◆ **Work instructions**:
Lines from the one holding "một thay thế" through the end of the entries, inclusive, form the whole output; reproduce them exactly and omit pictures.

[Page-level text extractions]
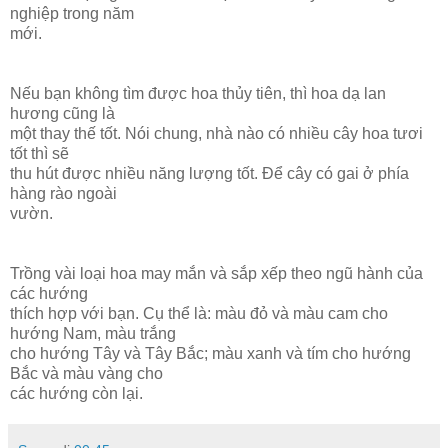
nghiệp trong năm
mới.
Nếu bạn không tìm được hoa thủy tiên, thì hoa dạ lan
hương cũng là
một thay thế tốt. Nói chung, nhà nào có nhiều cây hoa tươi
tốt thì sẽ
thu hút được nhiều năng lượng tốt. Để cây có gai ở phía
hàng rào ngoài
vườn.
Trồng vài loại hoa may mắn và sắp xếp theo ngũ hành của
các hướng
thích hợp với bạn. Cụ thể là: màu đỏ và màu cam cho
hướng Nam, màu trắng
cho hướng Tây và Tây Bắc; màu xanh và tím cho hướng
Bắc và màu vàng cho
các hướng còn lại.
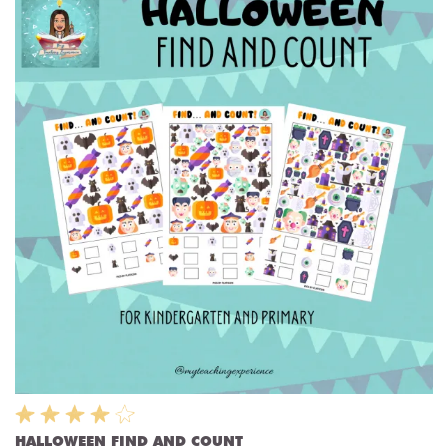
HALLOWEEN FIND AND COUNT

◆ **Response below**:
một thay thế tốt. Nói chung, nhà nào có nhiều cây hoa tươi
tốt thì sẽ
thu hút được nhiều năng lượng tốt. Để cây có gai ở phía
hàng rào ngoài
vườn.
Trồng vài loại hoa may mắn và sắp xếp theo ngũ hành của
các hướng
thích hợp với bạn. Cụ thể là: màu đỏ và màu cam cho
hướng Nam, màu trắng
cho hướng Tây và Tây Bắc; màu xanh và tím cho hướng
Bắc và màu vàng cho
các hướng còn lại.
HALLOWEEN FIND AND COUNT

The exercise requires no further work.